Today I was working on a project dealing with large sets of data in an Oracle 9i database (over 200k records in our subset for development purposes). The data is pretty basic but I needed to generate a “rollup” report that summurized at different levels the financials information stored in the db.
I had to show the information rolled up to three levels (Organization, Department, Team) where a department is comprised of teams and an organization is comprised of departments. The data was all stored in reference to a team and the amount of time the spent on any given day using any specific application within a collection of applications that are constantly audited for usage amount.
Each application has a different cost associated with it’s use based on the month of usage.
My report needed to show the total costs for the organization, department, and team for each month as well as a grand total for each over the year. (you may have to scroll down to see the sample and further analysis for no obvious reason a TON of whitespace is being inserted…)

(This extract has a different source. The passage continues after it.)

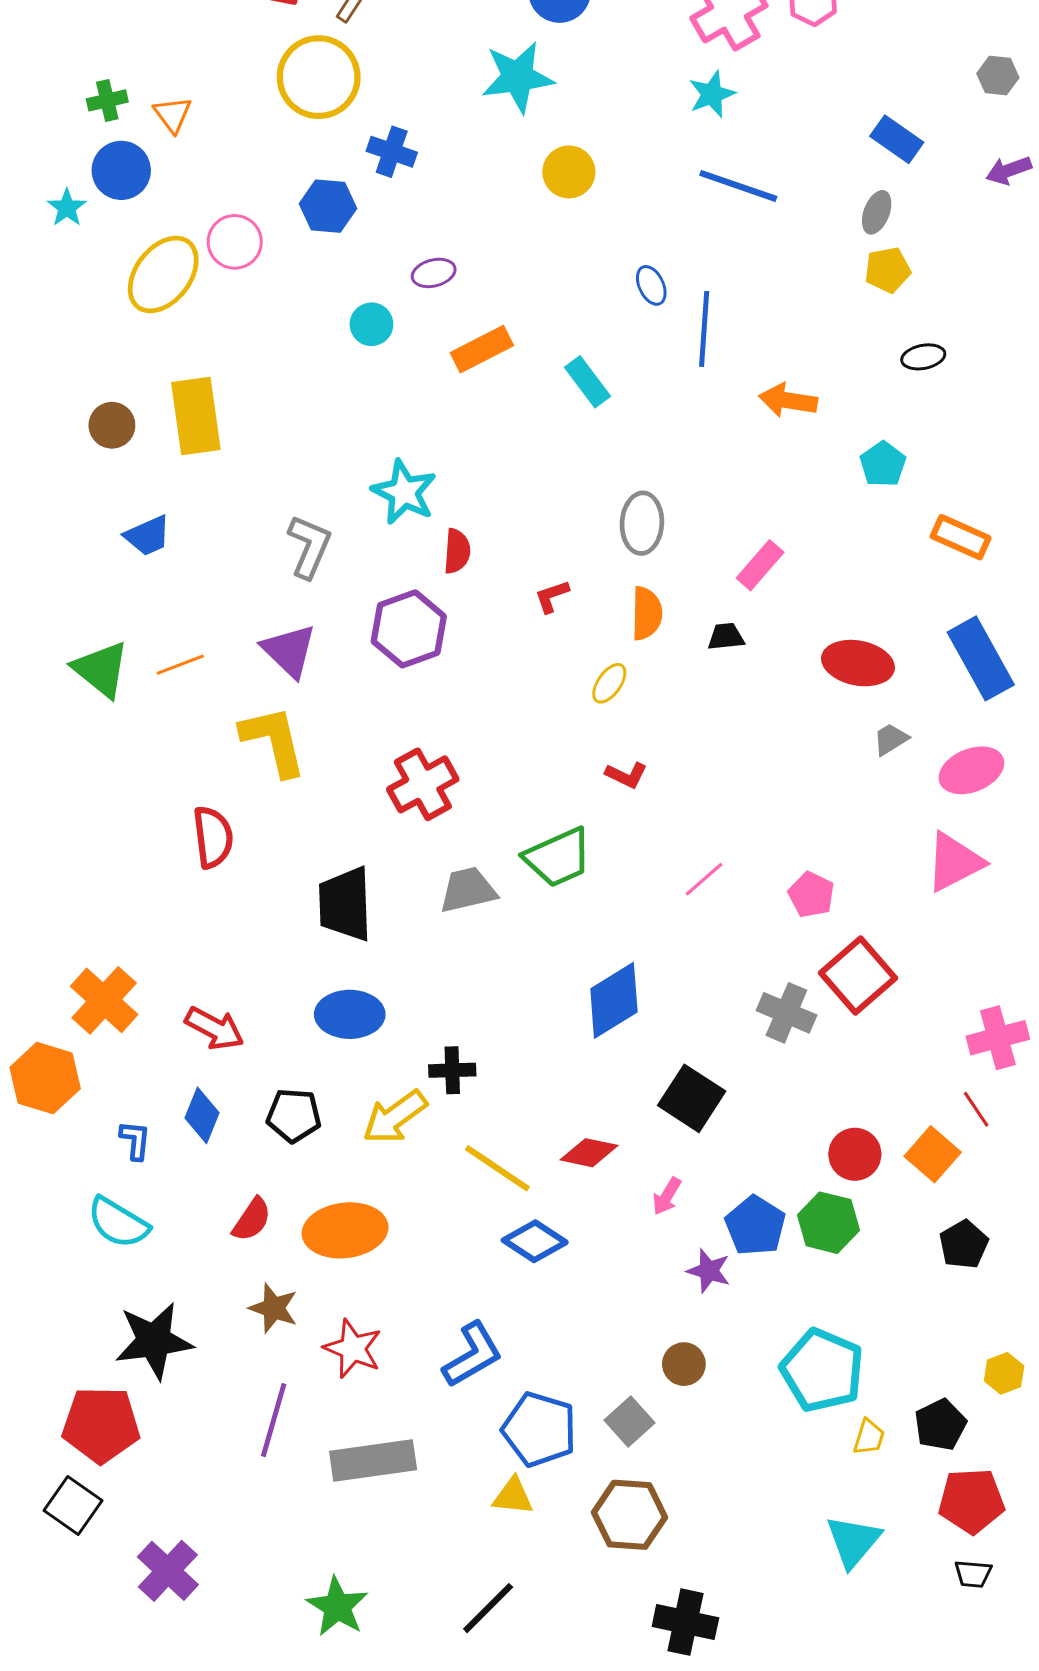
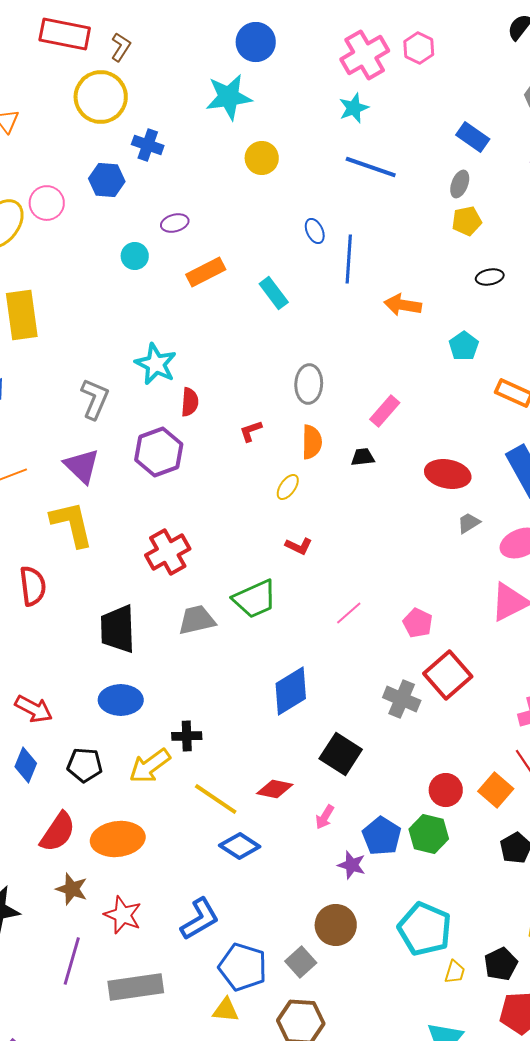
red semicircle: (252, 1220) -> (58, 832), size x1.4
brown circle: (684, 1364) -> (336, 925), size x1.5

Organization | Department | Team | Jan | ... | Dec | Total ---|---|---|---|---|---|--- US | $xx.xx | $xx.xx | $xx.xx | $yy.yy | Accounting| $xx.xx| $xx.xx| $xx.xx| $yy.yy | Receivable| $xx.xx| $xx.xx| $xx.xx| $yy.yy | Payable| $xx.xx| $xx.xx| $xx.xx| $yy.yy EUR | $xx.xx | $xx.xx | $xx.xx | $yy.yy | Accounting| $xx.xx| $xx.xx| $xx.xx| $yy.yy | Receivable| $xx.xx| $xx.xx| $xx.xx| $yy.yy | Payable| $xx.xx| $xx.xx| $xx.xx| $yy.yy
Initially my plan was to have some functions on the oracle db that could get each months totals and the annual totals and return them with the query. But that meant I would need to call 39 functions per row of the query if I wanted to return all the data in one query (12 months + 1 total for each org/dept/team)
This approach proved to be painfully slow. Excruciatingly slow. Unacceptably slow.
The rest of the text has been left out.